Quote from "Eat, Pray, Love"

I disappear into the person I love. I am the permeable membrane. If I love you, you can have everything. You can have my time, my devotion, my ass, my money, my family, my dog, my dog's money, my dog's time-- everything. If I love you, I will carry for you all your pain, I will assume for you all your debts (in every definition of the word), I will protect you from your own insecurity, I will project upon you all sorts of good qualities that you have never actually cultivated in yourself and I will buy Christmas presents for your entire family. I will give you the sun and the rain, and if they are not available, I will give you a sun check and a rain check. I will give you all this and more, until I get so exhausted and depleted that the only way I can recover my energy is by becoming infatuated with someone else.

I do not relay these facts about myself with pride, but this is how it's always been. Some time after I'd left my husband, I was at a party and a guy I barely knew said to me, "You know, you seem like a completely different person, now that you're with this new boyfriend. You used to look like your husband, but now you look like David. You even dress like him and talk like him. You know how some people look like their dogs? I think maybe you always look like your men."

Dear God, I could use a little break from this cycle, to give myself some space to discover what I look like and talk like when I'm not trying to merge with someone .

...


The mystery of my missing box prompts a long discussion one night between me, my American friend Maria and her husband, Giulio. Maria thinks that in a civilized society one should be able to rely on such things as the post office delivering one's mail in a prompt manner, but Giulio begs to differ. He submits that the post office belongs not to man, but to the fates, and that delivery of mail is not something anybody can guarantee. Maria, annoyed, says this is only further evidence of the Protestant-Catholic divide. This divide is best proven, she says, by the fact that Italians--including her own husband--can never make plans for the future, not even a week in advance.

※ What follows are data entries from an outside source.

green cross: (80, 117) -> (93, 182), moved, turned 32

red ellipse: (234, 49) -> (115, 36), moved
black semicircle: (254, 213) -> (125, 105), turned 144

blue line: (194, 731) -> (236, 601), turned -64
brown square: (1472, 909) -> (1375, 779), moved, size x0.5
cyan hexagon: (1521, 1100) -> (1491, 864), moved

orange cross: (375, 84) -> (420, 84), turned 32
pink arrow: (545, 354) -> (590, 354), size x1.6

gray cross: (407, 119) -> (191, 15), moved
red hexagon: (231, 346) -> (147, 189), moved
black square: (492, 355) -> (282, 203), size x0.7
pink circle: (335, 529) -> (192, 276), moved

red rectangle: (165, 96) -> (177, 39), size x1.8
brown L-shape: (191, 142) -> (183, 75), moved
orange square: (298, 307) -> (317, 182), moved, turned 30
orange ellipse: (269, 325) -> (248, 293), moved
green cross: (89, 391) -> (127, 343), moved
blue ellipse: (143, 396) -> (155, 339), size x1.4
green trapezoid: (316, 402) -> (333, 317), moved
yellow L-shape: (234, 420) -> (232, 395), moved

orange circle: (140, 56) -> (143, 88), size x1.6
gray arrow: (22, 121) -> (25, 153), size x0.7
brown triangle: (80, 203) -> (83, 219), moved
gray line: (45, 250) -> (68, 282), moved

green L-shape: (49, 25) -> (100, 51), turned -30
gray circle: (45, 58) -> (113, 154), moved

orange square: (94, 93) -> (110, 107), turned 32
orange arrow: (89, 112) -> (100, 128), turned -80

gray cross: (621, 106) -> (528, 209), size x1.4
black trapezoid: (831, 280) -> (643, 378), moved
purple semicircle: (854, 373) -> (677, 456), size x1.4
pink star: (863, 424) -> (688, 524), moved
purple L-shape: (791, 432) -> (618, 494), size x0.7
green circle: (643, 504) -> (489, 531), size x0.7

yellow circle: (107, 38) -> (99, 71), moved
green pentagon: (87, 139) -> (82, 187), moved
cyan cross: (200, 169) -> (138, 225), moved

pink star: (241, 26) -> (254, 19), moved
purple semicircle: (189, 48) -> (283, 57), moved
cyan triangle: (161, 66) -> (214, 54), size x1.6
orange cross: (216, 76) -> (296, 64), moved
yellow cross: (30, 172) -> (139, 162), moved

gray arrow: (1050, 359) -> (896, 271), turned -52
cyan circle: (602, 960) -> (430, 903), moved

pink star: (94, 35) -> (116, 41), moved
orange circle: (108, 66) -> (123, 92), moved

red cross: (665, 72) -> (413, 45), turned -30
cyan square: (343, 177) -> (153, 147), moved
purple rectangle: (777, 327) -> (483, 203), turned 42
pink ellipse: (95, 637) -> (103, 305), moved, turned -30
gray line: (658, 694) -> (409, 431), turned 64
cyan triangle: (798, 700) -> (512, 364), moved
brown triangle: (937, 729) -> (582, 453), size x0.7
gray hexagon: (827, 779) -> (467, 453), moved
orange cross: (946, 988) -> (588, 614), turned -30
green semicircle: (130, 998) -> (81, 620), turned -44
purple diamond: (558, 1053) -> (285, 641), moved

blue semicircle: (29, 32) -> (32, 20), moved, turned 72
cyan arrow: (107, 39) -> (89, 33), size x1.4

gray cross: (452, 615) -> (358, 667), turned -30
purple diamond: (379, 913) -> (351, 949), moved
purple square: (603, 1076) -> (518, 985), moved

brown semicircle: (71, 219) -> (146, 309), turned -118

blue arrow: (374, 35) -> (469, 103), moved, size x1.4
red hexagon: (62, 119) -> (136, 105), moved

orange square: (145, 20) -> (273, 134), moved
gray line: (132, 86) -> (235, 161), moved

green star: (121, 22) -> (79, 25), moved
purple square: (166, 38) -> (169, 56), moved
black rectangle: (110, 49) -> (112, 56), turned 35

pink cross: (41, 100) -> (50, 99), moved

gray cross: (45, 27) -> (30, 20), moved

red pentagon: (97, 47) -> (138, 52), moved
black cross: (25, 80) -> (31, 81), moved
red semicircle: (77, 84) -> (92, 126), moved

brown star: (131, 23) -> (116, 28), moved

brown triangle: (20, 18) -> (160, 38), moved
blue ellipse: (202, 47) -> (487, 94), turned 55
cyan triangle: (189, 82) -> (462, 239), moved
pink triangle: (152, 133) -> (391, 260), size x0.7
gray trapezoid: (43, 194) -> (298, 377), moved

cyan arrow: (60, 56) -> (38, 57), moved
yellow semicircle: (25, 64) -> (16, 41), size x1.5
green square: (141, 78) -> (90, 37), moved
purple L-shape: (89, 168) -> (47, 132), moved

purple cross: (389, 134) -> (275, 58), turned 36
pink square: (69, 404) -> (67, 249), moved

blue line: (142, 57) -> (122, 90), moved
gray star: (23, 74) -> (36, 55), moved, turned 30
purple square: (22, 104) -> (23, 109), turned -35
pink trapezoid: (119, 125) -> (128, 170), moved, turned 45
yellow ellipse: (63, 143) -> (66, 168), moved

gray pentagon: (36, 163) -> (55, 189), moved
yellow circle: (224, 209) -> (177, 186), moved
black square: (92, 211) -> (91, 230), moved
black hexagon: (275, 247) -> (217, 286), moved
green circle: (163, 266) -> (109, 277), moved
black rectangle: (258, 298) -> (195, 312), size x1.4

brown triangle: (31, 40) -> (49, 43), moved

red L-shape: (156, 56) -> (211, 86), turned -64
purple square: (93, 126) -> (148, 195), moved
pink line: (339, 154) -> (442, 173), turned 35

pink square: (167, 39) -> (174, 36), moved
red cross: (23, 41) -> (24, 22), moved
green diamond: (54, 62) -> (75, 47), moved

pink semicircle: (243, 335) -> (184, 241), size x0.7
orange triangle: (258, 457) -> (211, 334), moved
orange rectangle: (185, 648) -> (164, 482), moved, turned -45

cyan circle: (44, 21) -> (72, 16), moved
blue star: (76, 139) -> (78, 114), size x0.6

If you ask a Protestant from the American Midwest to commit to a dinner date next week, that Protestant, believing that she is the captain of her own destiny, will say, "Thursday night works fine for me." But if you ask a Catholic from Calabria to make the same commitment, he will only shrug, turn his eyes to God, and ask, "How can any of us know whether we will be free for dinner next Thursday night, given that everything is in God's hands and none of us can know our fate?"